BEGIN

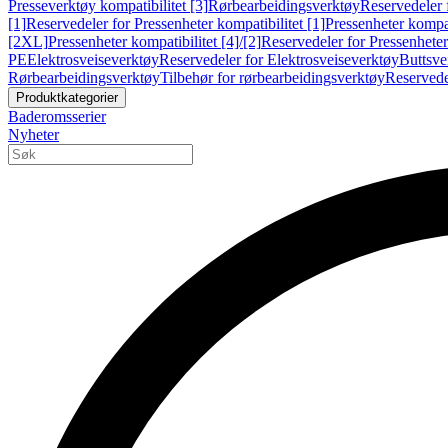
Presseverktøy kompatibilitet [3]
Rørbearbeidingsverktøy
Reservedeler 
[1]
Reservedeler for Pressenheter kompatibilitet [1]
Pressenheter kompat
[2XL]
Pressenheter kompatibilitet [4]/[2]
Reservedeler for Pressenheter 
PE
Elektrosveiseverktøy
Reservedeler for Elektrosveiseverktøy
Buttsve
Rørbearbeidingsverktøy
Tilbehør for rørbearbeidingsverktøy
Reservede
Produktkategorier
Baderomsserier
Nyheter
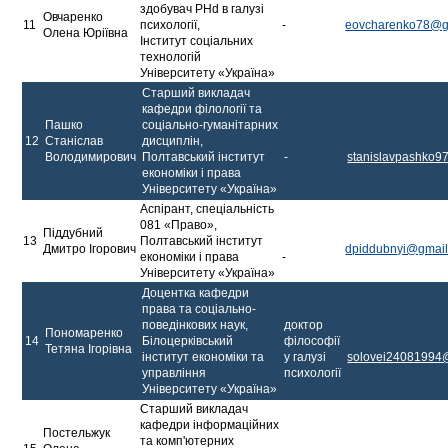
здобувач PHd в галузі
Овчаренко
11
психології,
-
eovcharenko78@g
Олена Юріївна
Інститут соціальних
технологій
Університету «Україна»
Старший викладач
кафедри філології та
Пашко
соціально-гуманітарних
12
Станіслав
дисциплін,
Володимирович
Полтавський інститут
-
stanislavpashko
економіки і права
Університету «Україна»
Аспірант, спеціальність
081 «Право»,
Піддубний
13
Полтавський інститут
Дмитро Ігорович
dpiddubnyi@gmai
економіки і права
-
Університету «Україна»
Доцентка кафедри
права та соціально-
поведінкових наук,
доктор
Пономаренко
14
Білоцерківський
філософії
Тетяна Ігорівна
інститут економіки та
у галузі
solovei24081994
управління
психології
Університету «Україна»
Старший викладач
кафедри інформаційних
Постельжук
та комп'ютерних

END

Every line from the one containing "Аспірант, спеціальність" to the final line of the listing above should be set down exactly, with nothing added.

Аспірант, спеціальність
081 «Право»,
Піддубний
13
Полтавський інститут
Дмитро Ігорович
dpiddubnyi@gmai
економіки і права
-
Університету «Україна»
Доцентка кафедри
права та соціально-
поведінкових наук,
доктор
Пономаренко
14
Білоцерківський
філософії
Тетяна Ігорівна
інститут економіки та
у галузі
solovei24081994
управління
психології
Університету «Україна»
Старший викладач
кафедри інформаційних
Постельжук
та комп'ютерних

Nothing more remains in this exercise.